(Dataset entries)
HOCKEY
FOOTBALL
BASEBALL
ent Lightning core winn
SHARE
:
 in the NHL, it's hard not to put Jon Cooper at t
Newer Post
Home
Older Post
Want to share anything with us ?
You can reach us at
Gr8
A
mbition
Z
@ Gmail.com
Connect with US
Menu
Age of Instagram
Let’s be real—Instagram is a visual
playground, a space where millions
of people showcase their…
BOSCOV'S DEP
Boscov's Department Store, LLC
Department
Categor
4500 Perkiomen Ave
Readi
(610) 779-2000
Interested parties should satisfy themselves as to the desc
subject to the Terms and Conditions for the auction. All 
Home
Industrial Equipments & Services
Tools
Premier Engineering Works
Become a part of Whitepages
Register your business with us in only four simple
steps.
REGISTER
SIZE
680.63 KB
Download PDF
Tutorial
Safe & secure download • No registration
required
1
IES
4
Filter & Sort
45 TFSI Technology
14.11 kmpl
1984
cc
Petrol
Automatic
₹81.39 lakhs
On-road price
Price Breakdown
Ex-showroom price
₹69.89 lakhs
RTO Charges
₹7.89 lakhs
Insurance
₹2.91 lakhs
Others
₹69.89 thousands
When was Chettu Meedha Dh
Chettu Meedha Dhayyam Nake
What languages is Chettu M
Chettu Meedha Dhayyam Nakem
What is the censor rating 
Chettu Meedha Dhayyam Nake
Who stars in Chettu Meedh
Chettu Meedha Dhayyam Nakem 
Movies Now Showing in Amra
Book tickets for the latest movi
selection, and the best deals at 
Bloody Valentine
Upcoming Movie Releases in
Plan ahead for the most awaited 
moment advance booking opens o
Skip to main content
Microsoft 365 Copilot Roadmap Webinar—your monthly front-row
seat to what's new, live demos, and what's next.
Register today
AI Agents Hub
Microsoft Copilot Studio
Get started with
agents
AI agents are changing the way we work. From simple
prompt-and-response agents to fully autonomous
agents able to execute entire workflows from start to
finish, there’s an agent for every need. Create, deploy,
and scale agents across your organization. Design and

...

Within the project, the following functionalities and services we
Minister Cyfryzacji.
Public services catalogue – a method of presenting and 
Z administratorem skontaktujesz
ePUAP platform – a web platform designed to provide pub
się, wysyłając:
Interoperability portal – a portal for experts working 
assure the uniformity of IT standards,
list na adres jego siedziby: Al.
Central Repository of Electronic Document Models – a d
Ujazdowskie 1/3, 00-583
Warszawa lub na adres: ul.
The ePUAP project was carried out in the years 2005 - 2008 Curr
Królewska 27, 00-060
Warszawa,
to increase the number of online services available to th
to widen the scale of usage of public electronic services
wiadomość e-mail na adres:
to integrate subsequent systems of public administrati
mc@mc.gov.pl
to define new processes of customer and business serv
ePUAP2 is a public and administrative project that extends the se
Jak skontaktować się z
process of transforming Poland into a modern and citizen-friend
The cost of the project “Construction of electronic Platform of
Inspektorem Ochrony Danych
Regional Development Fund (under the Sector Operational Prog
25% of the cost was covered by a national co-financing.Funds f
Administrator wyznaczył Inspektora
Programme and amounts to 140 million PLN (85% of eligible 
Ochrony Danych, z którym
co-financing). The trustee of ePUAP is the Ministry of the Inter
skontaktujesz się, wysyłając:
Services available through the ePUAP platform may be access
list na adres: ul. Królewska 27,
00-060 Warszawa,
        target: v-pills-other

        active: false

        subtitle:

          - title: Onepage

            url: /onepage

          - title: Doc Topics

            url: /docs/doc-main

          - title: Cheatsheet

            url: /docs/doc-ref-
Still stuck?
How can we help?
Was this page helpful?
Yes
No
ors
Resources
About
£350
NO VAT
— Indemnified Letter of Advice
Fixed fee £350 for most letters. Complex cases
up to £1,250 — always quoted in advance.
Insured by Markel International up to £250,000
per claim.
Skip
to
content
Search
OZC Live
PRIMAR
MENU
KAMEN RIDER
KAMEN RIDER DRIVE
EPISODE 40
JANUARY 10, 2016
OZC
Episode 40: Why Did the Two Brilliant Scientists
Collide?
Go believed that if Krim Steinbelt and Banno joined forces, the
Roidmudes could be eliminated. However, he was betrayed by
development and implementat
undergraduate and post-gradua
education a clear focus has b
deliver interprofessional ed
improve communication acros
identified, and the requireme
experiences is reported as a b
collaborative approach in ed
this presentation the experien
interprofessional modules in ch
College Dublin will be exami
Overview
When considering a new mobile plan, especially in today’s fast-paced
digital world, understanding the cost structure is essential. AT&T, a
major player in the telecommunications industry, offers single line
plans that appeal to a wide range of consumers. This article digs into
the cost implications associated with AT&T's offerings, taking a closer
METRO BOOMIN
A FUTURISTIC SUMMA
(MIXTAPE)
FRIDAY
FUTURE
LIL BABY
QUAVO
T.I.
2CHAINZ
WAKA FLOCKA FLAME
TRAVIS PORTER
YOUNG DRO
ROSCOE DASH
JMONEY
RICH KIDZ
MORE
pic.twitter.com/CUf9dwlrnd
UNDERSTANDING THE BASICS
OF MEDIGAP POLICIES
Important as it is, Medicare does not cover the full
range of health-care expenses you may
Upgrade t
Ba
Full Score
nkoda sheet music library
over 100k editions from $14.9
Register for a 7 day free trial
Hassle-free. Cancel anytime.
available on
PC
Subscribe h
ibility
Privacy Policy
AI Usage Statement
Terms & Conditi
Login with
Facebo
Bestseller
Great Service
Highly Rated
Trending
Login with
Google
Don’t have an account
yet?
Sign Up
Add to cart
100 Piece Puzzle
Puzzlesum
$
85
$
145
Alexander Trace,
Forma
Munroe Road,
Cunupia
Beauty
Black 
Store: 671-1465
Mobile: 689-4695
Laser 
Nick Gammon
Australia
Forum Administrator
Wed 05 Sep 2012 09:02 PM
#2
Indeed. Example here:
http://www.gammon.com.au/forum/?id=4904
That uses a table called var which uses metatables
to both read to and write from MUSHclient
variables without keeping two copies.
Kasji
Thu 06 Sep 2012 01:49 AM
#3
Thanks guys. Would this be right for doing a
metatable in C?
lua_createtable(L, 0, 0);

== Task item ==
In the entries, how many lines include the string "financing"? Only the number should be given.

== Result for this task ==
2